Objective: To determine the biomechanical behavior of different plate systems used for oblique ilial fracture fixation in cats.
Study design: Ex vivo biomechanical study.
Sample population: Fifty fresh-frozen feline hemipelvises.
Methods: Standardized simple oblique ilial fractures were created and fixed via lateral plating, using different implant systems (10 fractures in each group) The systems were: (1) the Advanced Locking Plate System (ALPS-5); (2) the Advanced Locking Plate System (ALPS-6.5); (3) the Locking Compression Plate 2.0 (LCP); (4) the FIXIN 1.9-2.5 Series (FIXIN), and (5) the Dynamic Compression Plate 2.0 (DCP). Stepwise sinusoidal cyclic loading was applied until failure (10-mm displacement). The groups were compared with regard to construct stiffness and the number of cycles withstood before 1-, 2-, 5-, and 10-mm displacement.
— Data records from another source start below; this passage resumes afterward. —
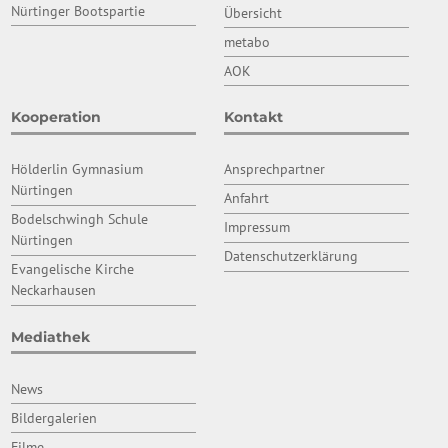
Nürtinger Bootspartie
Übersicht
metabo
AOK
Kooperation
Kontakt
Hölderlin Gymnasium
Ansprechpartner
Nürtingen
Anfahrt
Bodelschwingh Schule
Impressum
Nürtingen
Datenschutzerklärung
Evangelische Kirche
Neckarhausen
Mediathek
News
Bildergalerien
Filme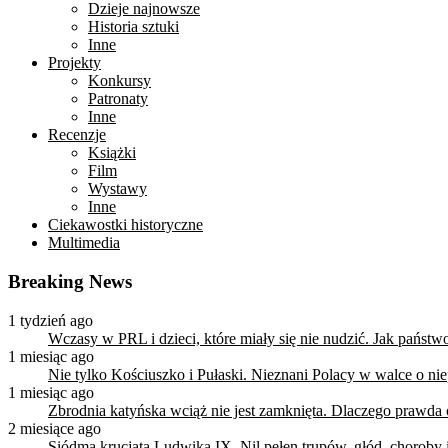
Dzieje najnowsze
Historia sztuki
Inne
Projekty
Konkursy
Patronaty
Inne
Recenzje
Książki
Film
Wystawy
Inne
Ciekawostki historyczne
Multimedia
Breaking News
1 tydzień ago
Wczasy w PRL i dzieci, które miały się nie nudzić. Jak państ
1 miesiąc ago
Nie tylko Kościuszko i Pułaski. Nieznani Polacy w walce o n
1 miesiąc ago
Zbrodnia katyńska wciąż nie jest zamknięta. Dlaczego prawda
2 miesiące ago
Siódma krucjata Ludwika IX. Nil pełen trupów, głód, choroby i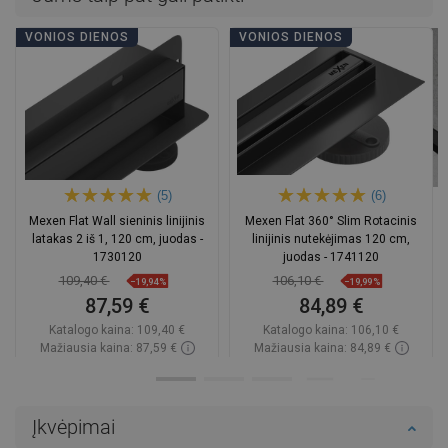
VONIOS DIENOS
VONIOS DIENOS
(5)
(6)
Mexen Flat Wall sieninis linijinis
Mexen Flat 360° Slim Rotacinis
latakas 2 iš 1, 120 cm, juodas -
linijinis nutekėjimas 120 cm,
1730120
juodas - 1741120
109,40 €
106,10 €
−19,94%
−19,99%
87,59 €
84,89 €
Katalogo kaina:
109,40 €
Katalogo kaina:
106,10 €
Mažiausia kaina: 87,59 €
Mažiausia kaina: 84,89 €
Prieinamumas:
Yra sandėlyje
Prieinamumas:
Yra sandėlyje
Į krepšelį
Į krepšelį
Įkvėpimai
Palyginti
favorite_border
Mėgstami
Palyginti
favorite_border
Mėgstami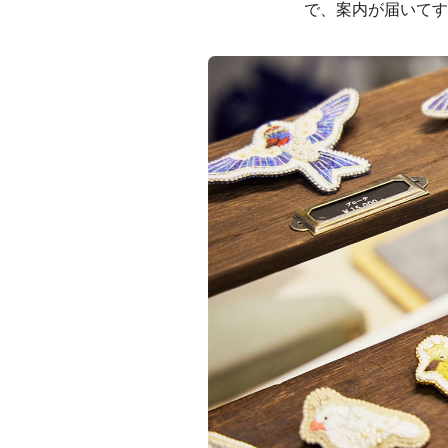
で、案内が届いてす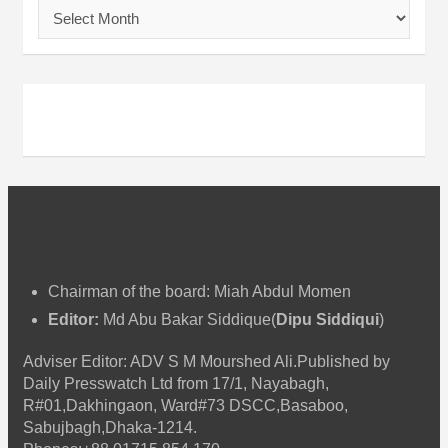
আ
র্কা
ই
ভ
Chairman of the board: Miah Abdul Momen
Editor:
Md Abu Bakar Siddique(
Dipu Siddiqui
)
Adviser Editor: ADV S M Mourshed Ali.Published by
Daily Presswatch Ltd from 17/1, Nayabagh,
R#01,Dakhingaon, Ward#73 DSCC,Basaboo,
Sabujbagh,Dhaka-1214.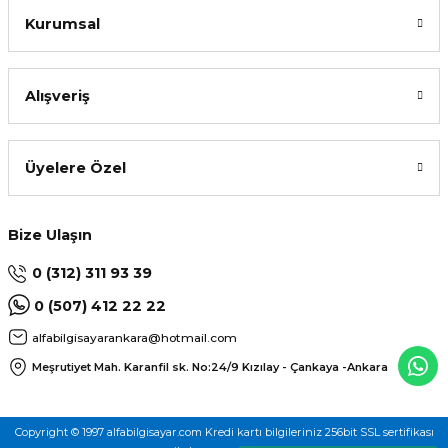
Kurumsal
Alışveriş
L
Üyelere Özel
Bize Ulaşın
0 (312) 311 93 39
0 (507) 412 22 22
alfabilgisayarankara@hotmail.com
Meşrutiyet Mah. Karanfil sk. No:24/9
Kızılay - Çankaya -Ankara
Copyright © 1997 alfabilgisayar.com Kredi kartı bilgileriniz 256bit SSL sertifikası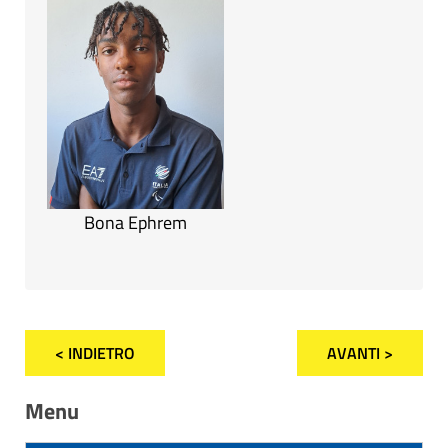
Bona Ephrem
< INDIETRO
AVANTI >
Menu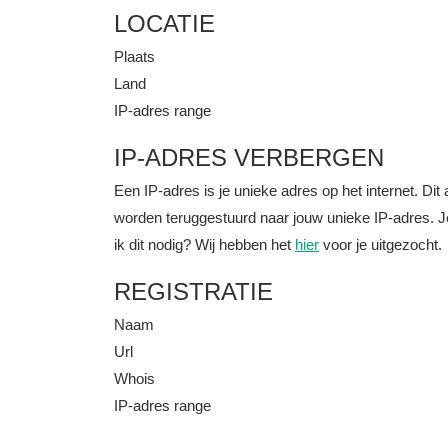
LOCATIE
Plaats
Land
IP-adres range
IP-ADRES VERBERGEN
Een IP-adres is je unieke adres op het internet. D
worden teruggestuurd naar jouw unieke IP-adres. J
ik dit nodig? Wij hebben het
hier
voor je uitgezocht.
REGISTRATIE
Naam
Url
Whois
IP-adres range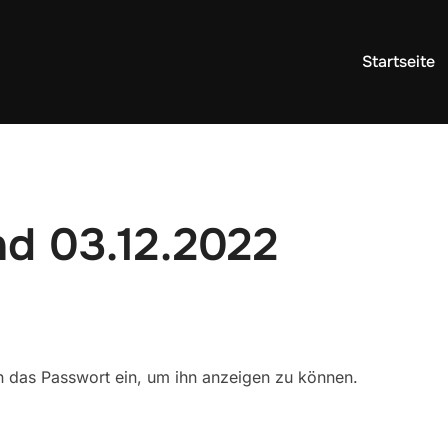
Startseite
nd 03.12.2022
ten das Passwort ein, um ihn anzeigen zu können.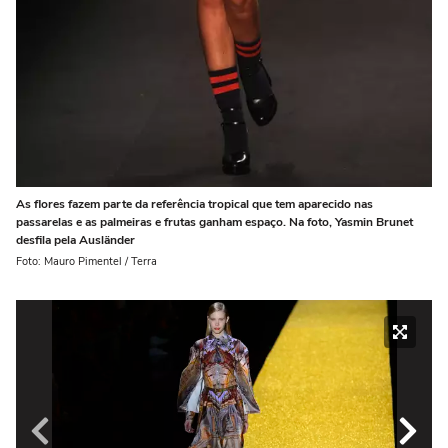
As flores fazem parte da referência tropical que tem aparecido nas
passarelas e as palmeiras e frutas ganham espaço. Na foto, Yasmin Brunet
desfila pela Ausländer
Foto: Mauro Pimentel / Terra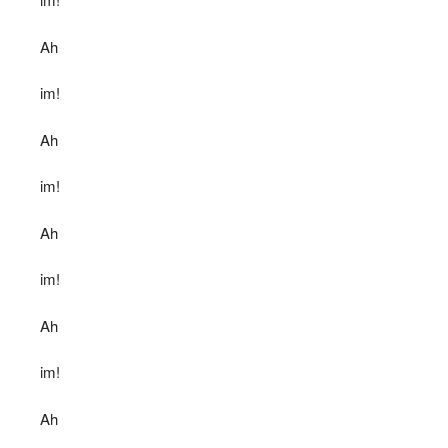
Ah
im!
Ah
im!
Ah
im!
Ah
im!
Ah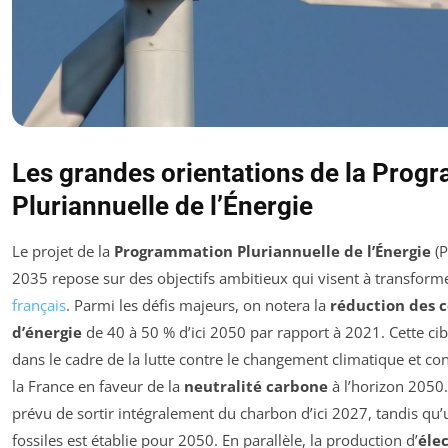
Les grandes orientations de la Prog
Pluriannuelle de l’Énergie
Le projet de la
Programmation Pluriannuelle de l’Énergie
(P
2035 repose sur des objectifs ambitieux qui visent à transform
français
. Parmi les défis majeurs, on notera la
réduction des
d’énergie
de 40 à 50 % d’ici 2050 par rapport à 2021. Cette cib
dans le cadre de la lutte contre le changement climatique et co
la France en faveur de la
neutralité carbone
à l’horizon 2050. 
prévu de sortir intégralement du charbon d’ici 2027, tandis qu’
fossiles est établie pour 2050. En parallèle, la production d’
éle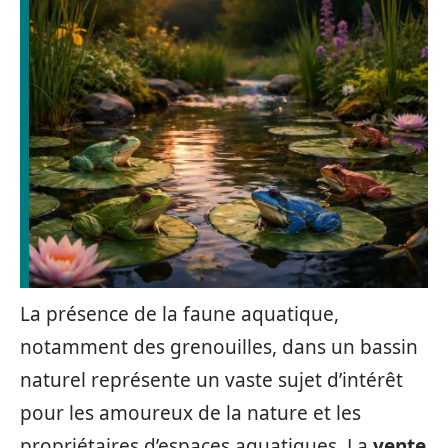
La présence de la faune aquatique,
notamment des grenouilles, dans un bassin
naturel représente un vaste sujet d’intérêt
pour les amoureux de la nature et les
propriétaires d’espaces aquatiques. La
vente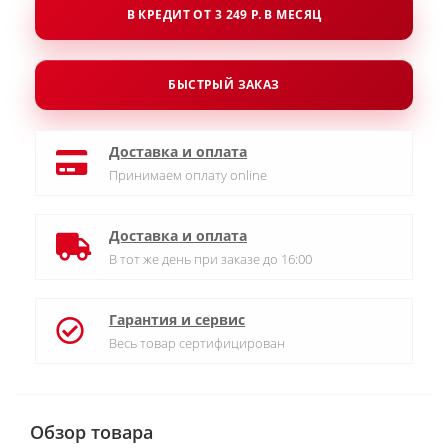
В КРЕДИТ ОТ 3 249 Р. В МЕСЯЦ
БЫСТРЫЙ ЗАКАЗ
Доставка и оплата
Принимаем оплату online
Доставка и оплата
В тот же день при заказе до 16:00
Гарантия и сервис
Весь товар сертифицирован
Обзор товара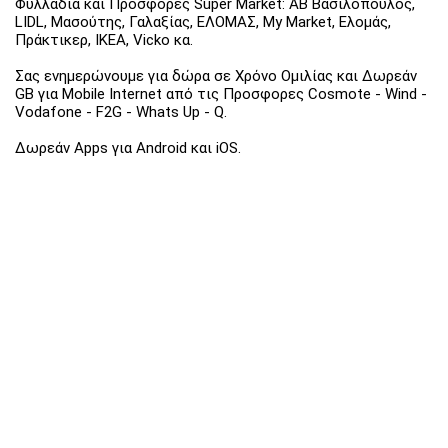
Φυλλάδια και Προσφορές Super Market: ΑΒ Βασιλόπουλος,
LIDL, Μασούτης, Γαλαξίας, ΕΛΟΜΑΣ, My Market, Ελομάς,
Πράκτικερ, ΙΚΕΑ, Vicko κα.
Σας ενημερώνουμε για δώρα σε Χρόνο Ομιλίας και Δωρεάν
GB για Mobile Internet από τις Προσφορες Cosmote - Wind -
Vodafone - F2G - Whats Up - Q.
Δωρεάν Apps για Android και iOS.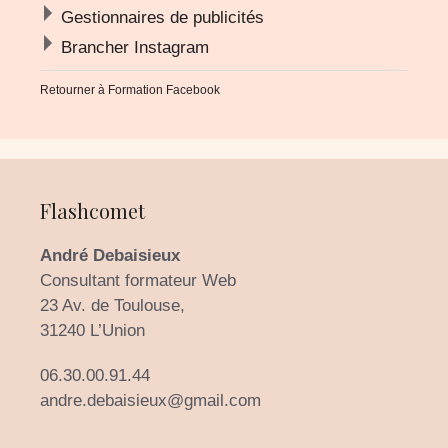
Gestionnaires de publicités
Brancher Instagram
Retourner à
Formation Facebook
Flashcomet
André Debaisieux
Consultant formateur Web
23 Av. de Toulouse,
31240 L’Union
06.30.00.91.44
andre.debaisieux@gmail.com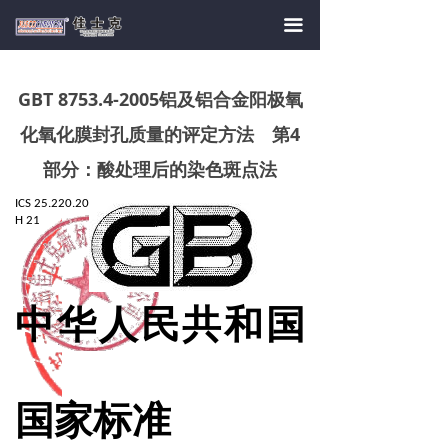
首页
끀
关于我们
GBT 8753.4-2005铝及铝合金阳极氧
产品中心
化氧化膜封孔质量的评定方法 第4
新闻资讯
部分：酸处理后的染色斑点法
工艺标准
ICS 25.220.20
H 21
产学合作
人员招聘
中华人民共和国
联系我们
国家标准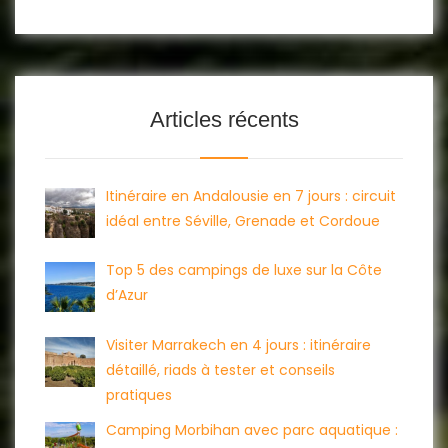
Articles récents
Itinéraire en Andalousie en 7 jours : circuit
idéal entre Séville, Grenade et Cordoue
Top 5 des campings de luxe sur la Côte
d’Azur
Visiter Marrakech en 4 jours : itinéraire
détaillé, riads à tester et conseils
pratiques
Camping Morbihan avec parc aquatique :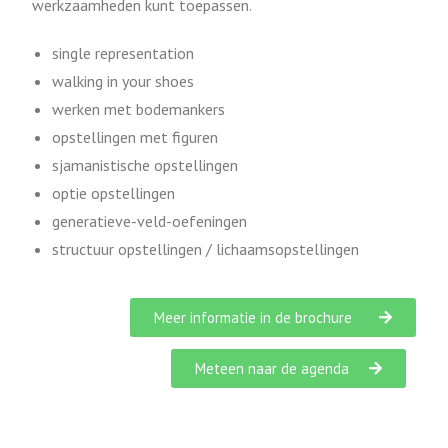
werkzaamheden kunt toepassen.
single representation
walking in your shoes
werken met bodemankers
opstellingen met figuren
sjamanistische opstellingen
optie opstellingen
generatieve-veld-oefeningen
structuur opstellingen / lichaamsopstellingen
Meer informatie in de brochure
Meteen naar de agenda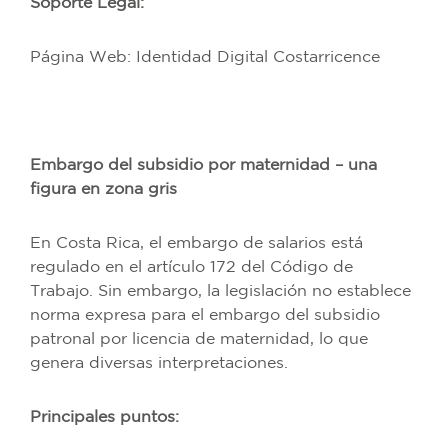
Soporte Legal:
Página Web: Identidad Digital Costarricence
Embargo del subsidio por maternidad – una
figura en zona gris
En Costa Rica, el embargo de salarios está
regulado en el artículo 172 del Código de
Trabajo. Sin embargo, la legislación no establece
norma expresa para el embargo del subsidio
patronal por licencia de maternidad, lo que
genera diversas interpretaciones.
Principales puntos: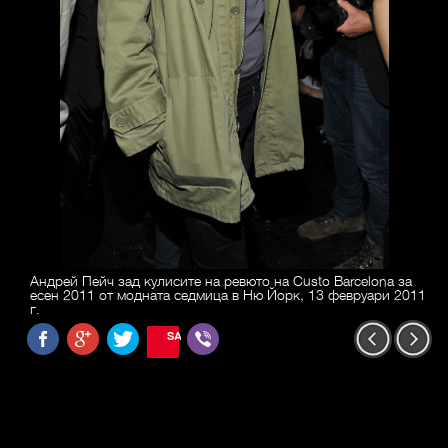
Андрей Пейч зад кулисите на ревюто на Custo Barcelona за
есен 2011 от модната седмица в Ню Йорк, 13 февруари 2011
г.
SAVE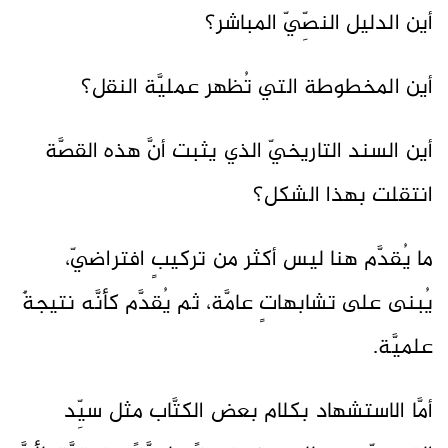
أين الدليل النصِّيّ المباشر؟
أين المخطوطة التي تُظهر عمليَّة النقل؟
أين السند التاريخيّ الذي يثبت أنَّ هذه القصَّة
انتقلت بهذا الشكل؟
ما يُقدَّم هنا ليس أكثر من تركيبٍ افتراضيّ،
يُبنى على تشابهاتٍ عامَّة، ثم يُقدَّم كأنَّه نتيجةٌ
علميَّة.
أمَّا الاستشهاد بكلام بعض الكتَّاب مثل سيِّد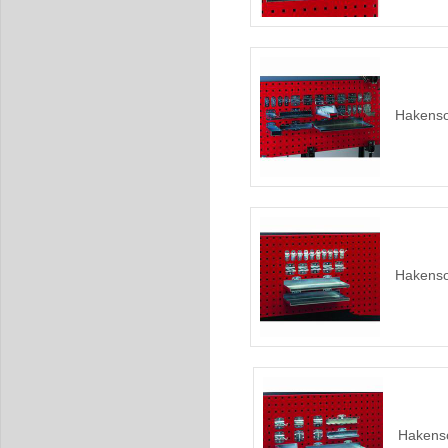
Hakensor
Hakensor
Hakenso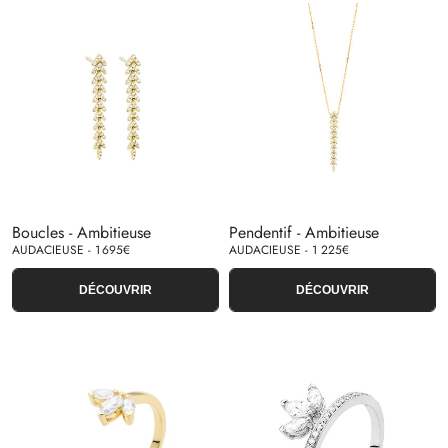
Boucles - Ambitieuse
Pendentif - Ambitieuse
AUDACIEUSE - 1 695€
AUDACIEUSE - 1 225€
DÉCOUVRIR
DÉCOUVRIR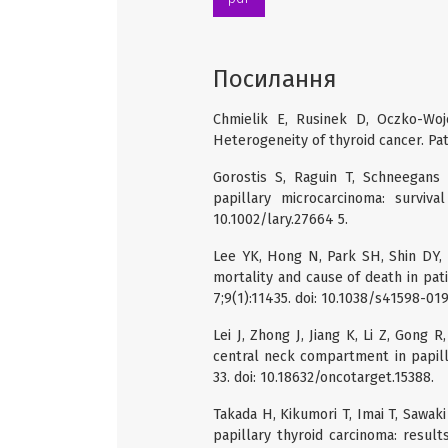
Посилання
Chmielik E, Rusinek D, Oczko-Wojc
Heterogeneity of thyroid cancer. Pat
Gorostis S, Raguin T, Schneegans 
papillary microcarcinoma: survival
10.1002/lary.27664 5.
Lee YK, Hong N, Park SH, Shin DY, 
mortality and cause of death in pati
7;9(1):11435. doi: 10.1038/s41598-01
Lei J, Zhong J, Jiang K, Li Z, Gong 
central neck compartment in papill
33. doi: 10.18632/oncotarget.15388.
Takada H, Kikumori T, Imai T, Sawaki
papillary thyroid carcinoma: result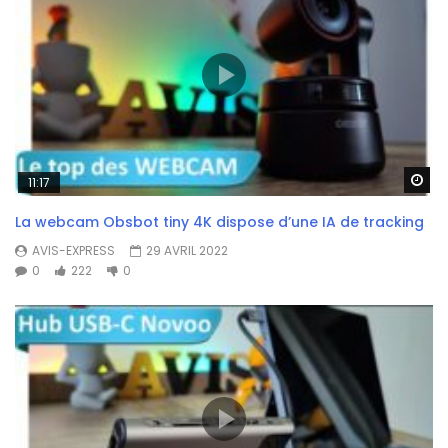
Wa
11:17
La webcam Obsbot tiny 4K dispose d’une IA de tracking
AVIS-EXPRESS
29 AVRIL 2022
0
222
0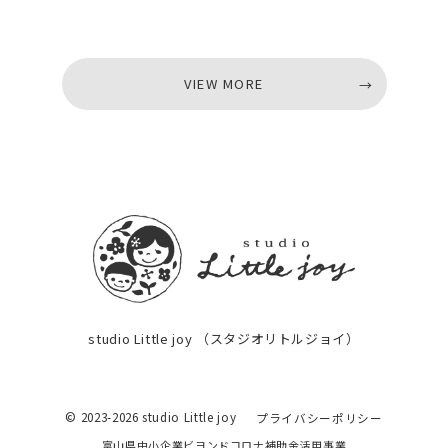
VIEW MORE
VIEW MORE
studio Little joy （スタジオリトルジョイ）
© 2023-2026 studio Little joy
プライバシーポリシー
富山県中小企業ビヨンドコロナ補助金活用事業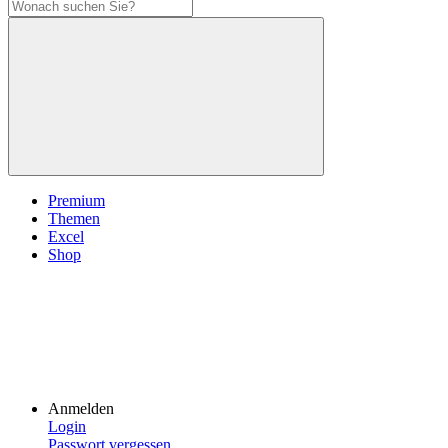
Premium
Themen
Excel
Shop
Anmelden
Login
Passwort vergessen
Results: Bending stiffness was lower in ALPS-5 than in other specimens (P < .05). The ALPS-6.5 specimens withstood more cycles (P < .05) before 2-, 5-, and 10-mm displacement than the ALPS-5 and DCP specimens . The LCP and FIXIN specimens endured more cycles than DCP specimens before displaying 5- and 10-mm displacement (P < .05). The ALPS-6.5, FIXIN, and LCP specimens endured higher loads before failure than the DCP specimens (P < .05). Screw loosening occurred in all nonlocking specimens, and bone slicing occurred in all locking specimens.
Conclusion: The DCP and ALPS-5 constructs are less resistant to cyclic loading. Failure in nonlocking specimens involved screw loosening. It involved bone slicing in locking specimens.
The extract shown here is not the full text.